Le parole del governatore Zaia

Arrestati anche undici persone tra Lendinara, Lusia e Fratta Polesine, dopo l’operazione antidroga condotta dai Carabinieri di Rovigo in collaborazione con una squadra di Prato.

“Oggi assistiamo ad un’altra importante operazione antidroga condotta dai Carabinieri di Rovigo, in collaborazione con la squadra di Prato, che avrebbe introdotto nel nostro mercato locale un ingente quantitativo di stupefacenti. Le indagini e gli arresti di oggi restituiscono alla giustizia gente senza scrupoli, veri e propri seminatori di morte”.

Lo dice il Presidente della Regione del Veneto, Luca Zaia, commentando la notizia dell’arresto di undici persone tra Lendinara, Lusia e Fratta Polesine, ritenuti i responsabili di una “fabbrica” di produzione di marjuana e detenzione di stupefacenti. Questi arresti si sommano ad una precedente operazione, conclusasi sempre con l’arresto di altre sei persone di nazionalità cinese, avvenuta lo scorso novembre.

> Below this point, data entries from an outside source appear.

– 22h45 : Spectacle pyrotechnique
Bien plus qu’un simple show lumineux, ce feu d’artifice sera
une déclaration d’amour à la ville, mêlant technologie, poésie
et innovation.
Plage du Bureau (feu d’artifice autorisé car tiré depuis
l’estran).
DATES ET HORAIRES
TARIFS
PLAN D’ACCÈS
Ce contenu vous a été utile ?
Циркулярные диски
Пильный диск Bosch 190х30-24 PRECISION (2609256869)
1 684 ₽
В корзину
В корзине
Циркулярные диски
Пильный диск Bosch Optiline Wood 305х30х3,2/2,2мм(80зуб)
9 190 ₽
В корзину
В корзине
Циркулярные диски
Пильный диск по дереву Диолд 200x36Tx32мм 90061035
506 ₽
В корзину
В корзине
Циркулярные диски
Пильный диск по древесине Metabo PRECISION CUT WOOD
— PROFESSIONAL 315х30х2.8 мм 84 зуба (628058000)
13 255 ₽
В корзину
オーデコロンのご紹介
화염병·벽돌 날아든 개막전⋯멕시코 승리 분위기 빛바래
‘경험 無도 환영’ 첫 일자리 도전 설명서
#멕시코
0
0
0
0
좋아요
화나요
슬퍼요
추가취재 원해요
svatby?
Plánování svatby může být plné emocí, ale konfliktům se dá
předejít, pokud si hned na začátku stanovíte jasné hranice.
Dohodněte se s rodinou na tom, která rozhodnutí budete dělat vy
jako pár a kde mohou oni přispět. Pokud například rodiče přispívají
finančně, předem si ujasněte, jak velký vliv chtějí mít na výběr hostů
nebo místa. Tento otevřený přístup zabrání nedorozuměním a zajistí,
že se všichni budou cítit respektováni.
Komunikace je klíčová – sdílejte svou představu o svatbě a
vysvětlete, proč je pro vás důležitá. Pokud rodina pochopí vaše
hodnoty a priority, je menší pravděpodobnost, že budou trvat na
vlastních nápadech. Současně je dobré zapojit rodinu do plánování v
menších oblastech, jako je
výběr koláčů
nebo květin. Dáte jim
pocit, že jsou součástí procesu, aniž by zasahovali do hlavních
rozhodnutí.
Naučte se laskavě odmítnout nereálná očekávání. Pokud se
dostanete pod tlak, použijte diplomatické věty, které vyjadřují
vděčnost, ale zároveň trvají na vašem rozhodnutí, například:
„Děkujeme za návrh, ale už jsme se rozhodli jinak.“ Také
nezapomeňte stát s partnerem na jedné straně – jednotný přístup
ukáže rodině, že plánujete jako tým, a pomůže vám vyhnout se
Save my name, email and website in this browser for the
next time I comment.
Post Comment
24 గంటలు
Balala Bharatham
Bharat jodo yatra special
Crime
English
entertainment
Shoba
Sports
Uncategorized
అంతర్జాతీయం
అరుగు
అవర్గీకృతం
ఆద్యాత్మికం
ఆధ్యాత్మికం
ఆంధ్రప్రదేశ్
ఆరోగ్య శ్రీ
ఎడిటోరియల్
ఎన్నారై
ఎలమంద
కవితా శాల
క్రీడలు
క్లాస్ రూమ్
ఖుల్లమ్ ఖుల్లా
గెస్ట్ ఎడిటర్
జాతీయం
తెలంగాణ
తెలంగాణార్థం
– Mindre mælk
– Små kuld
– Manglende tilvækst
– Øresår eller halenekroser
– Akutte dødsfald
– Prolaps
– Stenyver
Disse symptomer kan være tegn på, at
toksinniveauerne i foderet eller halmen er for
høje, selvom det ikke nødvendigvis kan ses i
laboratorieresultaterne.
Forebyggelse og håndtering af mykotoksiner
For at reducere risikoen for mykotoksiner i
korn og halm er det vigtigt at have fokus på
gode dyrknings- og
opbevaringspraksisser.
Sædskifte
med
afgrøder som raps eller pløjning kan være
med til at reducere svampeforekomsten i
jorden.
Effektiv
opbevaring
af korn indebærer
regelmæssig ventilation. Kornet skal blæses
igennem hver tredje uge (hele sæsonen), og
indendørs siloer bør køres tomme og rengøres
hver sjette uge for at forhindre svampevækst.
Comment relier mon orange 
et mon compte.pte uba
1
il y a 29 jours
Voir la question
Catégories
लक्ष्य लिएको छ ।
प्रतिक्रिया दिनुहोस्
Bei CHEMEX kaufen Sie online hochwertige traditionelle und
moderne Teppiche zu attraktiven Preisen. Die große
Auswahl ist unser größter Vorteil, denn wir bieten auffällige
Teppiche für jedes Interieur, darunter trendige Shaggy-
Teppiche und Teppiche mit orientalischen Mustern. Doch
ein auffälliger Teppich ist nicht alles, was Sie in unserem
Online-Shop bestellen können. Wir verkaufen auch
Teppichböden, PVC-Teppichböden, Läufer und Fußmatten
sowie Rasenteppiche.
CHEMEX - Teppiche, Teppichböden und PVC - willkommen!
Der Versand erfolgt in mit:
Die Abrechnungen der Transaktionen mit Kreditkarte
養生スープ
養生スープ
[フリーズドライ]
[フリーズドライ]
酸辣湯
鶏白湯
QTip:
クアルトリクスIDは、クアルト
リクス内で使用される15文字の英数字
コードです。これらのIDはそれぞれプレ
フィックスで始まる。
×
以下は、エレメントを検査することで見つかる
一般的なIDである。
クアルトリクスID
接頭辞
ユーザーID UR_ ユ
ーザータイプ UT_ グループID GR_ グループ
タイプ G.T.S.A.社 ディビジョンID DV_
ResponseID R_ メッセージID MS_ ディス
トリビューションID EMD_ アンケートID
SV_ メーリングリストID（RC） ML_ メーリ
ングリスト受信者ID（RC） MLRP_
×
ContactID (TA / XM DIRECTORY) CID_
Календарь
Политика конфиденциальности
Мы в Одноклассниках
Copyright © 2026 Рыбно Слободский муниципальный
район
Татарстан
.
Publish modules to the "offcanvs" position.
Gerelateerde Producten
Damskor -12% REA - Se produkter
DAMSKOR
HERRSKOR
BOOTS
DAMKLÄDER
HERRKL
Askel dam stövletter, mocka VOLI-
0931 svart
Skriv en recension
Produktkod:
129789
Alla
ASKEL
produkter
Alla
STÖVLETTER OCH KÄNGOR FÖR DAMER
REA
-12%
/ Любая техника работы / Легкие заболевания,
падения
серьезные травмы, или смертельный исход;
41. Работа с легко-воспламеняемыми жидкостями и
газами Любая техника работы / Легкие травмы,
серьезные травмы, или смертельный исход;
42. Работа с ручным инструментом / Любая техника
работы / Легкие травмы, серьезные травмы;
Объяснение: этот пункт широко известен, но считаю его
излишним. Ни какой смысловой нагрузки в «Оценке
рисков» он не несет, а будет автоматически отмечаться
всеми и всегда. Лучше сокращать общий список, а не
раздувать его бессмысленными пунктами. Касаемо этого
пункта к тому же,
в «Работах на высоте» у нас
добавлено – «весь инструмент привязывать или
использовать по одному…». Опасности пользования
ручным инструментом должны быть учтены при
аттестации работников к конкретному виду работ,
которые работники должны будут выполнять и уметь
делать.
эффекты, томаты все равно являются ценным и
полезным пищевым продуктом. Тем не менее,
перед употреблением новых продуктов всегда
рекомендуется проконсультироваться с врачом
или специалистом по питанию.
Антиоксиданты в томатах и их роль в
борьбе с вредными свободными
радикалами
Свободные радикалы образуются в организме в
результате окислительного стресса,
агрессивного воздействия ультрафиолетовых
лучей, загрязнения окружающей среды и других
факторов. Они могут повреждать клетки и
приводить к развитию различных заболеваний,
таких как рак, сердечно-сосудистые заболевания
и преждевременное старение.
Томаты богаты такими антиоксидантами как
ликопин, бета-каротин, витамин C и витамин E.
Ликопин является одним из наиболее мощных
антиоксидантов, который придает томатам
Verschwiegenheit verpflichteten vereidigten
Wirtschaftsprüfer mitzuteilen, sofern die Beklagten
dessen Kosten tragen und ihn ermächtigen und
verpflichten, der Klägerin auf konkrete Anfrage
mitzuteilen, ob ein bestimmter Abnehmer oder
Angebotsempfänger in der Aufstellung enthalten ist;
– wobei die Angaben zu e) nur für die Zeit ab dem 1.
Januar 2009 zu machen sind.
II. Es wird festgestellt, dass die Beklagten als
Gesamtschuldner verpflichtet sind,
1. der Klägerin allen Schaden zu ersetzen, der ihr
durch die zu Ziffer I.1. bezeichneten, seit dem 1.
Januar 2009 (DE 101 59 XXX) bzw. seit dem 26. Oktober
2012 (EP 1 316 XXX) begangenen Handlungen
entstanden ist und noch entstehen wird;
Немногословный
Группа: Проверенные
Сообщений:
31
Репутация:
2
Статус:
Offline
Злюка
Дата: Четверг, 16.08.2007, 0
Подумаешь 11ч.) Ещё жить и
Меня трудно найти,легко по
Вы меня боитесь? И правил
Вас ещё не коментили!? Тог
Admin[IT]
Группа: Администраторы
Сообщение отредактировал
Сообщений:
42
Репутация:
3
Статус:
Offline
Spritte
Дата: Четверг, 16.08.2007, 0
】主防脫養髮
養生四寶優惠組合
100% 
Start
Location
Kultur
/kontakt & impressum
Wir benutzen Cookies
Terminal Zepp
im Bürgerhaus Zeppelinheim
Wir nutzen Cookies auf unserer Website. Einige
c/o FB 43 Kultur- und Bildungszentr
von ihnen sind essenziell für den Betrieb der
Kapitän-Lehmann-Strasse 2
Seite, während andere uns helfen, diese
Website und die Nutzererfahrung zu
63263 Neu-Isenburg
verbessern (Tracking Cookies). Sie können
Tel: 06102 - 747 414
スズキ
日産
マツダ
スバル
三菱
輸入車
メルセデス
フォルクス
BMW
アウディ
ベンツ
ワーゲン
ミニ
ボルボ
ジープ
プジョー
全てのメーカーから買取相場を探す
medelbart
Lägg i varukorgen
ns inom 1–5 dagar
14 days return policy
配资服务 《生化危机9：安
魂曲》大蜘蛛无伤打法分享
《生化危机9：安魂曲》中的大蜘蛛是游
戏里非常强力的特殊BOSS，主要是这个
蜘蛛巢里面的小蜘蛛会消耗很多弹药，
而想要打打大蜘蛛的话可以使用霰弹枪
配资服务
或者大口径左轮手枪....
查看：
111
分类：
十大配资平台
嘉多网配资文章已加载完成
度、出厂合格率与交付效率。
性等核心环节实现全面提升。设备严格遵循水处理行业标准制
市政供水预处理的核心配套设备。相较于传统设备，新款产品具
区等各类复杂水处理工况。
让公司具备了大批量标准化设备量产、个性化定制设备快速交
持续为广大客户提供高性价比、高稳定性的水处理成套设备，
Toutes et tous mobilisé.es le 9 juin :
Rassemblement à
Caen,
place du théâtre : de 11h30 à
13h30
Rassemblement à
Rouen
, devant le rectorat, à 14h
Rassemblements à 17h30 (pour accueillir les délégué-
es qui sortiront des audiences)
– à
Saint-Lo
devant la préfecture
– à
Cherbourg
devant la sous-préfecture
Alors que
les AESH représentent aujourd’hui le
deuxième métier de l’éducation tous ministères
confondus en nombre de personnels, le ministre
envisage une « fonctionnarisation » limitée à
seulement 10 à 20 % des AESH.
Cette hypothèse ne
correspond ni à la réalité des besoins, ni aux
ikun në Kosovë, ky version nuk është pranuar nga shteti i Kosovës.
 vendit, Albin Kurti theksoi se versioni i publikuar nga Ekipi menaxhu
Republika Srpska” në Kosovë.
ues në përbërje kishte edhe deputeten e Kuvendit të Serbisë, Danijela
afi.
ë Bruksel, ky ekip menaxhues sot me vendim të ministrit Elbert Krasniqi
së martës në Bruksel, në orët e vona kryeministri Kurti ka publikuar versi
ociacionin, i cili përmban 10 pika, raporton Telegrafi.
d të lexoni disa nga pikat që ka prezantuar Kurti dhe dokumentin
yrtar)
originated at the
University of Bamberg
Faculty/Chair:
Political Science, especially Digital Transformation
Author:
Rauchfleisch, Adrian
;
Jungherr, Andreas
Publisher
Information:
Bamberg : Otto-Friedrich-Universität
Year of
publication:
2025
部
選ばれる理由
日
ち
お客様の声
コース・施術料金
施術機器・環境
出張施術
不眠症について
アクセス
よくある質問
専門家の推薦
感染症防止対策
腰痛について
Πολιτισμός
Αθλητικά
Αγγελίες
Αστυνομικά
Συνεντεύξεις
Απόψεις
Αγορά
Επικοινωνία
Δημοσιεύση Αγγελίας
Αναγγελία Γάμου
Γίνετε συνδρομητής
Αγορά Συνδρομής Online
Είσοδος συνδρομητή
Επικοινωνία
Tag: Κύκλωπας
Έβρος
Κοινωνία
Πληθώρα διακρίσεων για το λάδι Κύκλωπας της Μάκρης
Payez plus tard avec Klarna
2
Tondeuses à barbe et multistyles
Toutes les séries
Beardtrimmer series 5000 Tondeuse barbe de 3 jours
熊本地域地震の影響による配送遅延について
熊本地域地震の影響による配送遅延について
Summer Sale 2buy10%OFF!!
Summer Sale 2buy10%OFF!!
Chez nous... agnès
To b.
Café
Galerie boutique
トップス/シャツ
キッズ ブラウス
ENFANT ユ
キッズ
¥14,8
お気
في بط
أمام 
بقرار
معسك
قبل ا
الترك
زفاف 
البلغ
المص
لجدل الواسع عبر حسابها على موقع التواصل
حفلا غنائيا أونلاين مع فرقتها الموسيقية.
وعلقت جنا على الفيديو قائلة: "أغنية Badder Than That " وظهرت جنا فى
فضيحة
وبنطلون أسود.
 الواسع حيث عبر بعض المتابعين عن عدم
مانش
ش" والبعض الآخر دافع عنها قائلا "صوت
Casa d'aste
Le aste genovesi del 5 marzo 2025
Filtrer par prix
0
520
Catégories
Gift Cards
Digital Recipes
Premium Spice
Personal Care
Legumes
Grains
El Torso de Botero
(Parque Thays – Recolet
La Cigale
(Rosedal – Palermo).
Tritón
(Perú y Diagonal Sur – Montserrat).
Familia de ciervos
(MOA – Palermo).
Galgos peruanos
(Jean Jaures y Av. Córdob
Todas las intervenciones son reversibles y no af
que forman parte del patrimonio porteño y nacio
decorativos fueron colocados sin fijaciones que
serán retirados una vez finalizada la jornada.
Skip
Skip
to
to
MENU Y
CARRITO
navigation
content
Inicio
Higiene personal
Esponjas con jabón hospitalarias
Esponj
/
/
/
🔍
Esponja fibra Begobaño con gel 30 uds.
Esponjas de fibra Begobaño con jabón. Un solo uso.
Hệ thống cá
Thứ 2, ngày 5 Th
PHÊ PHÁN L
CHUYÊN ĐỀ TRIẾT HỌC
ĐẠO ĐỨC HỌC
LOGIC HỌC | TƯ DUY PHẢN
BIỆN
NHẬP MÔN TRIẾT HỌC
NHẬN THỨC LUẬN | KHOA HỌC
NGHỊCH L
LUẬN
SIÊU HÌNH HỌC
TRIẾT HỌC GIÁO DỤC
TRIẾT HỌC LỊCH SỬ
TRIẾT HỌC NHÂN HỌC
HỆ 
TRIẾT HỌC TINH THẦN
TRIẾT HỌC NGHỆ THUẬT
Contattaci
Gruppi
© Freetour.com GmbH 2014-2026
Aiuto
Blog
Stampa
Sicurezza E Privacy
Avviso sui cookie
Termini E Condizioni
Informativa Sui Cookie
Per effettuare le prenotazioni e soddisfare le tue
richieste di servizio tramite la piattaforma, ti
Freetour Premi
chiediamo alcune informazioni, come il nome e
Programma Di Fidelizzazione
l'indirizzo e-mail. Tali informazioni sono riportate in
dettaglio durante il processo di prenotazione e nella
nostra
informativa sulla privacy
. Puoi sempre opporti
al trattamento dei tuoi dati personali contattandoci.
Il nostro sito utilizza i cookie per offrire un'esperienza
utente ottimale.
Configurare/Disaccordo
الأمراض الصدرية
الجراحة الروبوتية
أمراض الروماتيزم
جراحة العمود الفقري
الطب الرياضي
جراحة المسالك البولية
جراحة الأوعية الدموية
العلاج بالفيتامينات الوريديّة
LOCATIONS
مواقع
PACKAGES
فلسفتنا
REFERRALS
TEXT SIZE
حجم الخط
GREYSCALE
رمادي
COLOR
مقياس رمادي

“Le nostre comunità chiedono di vivere nella legalità e nella sicurezza e questa operazione ne è la dimostrazione concreta – aggiunge il Governatore del Veneto . Questo blitz è l’ennesima conferma che nel Veneto non c’è spazio per chi opera ai danni della nostra gente e, grazie all’instancabile attività dell’Arma e di tutte le forze dell’ordine, continueremo a presidiare i nostri territori affinché questi fenomeni illegali possano, al pari di altri, essere arginati. Non è la prima né sarà l’ultima operazione in Veneto: la nostra attenzione su questi temi deve rimanere alta, senza concedere sconti, perché al primo posto c’è la sicurezza dei cittadini veneti, soprattutto quella dei più giovani, i principali destinatari di questa gente senza scrupoli”.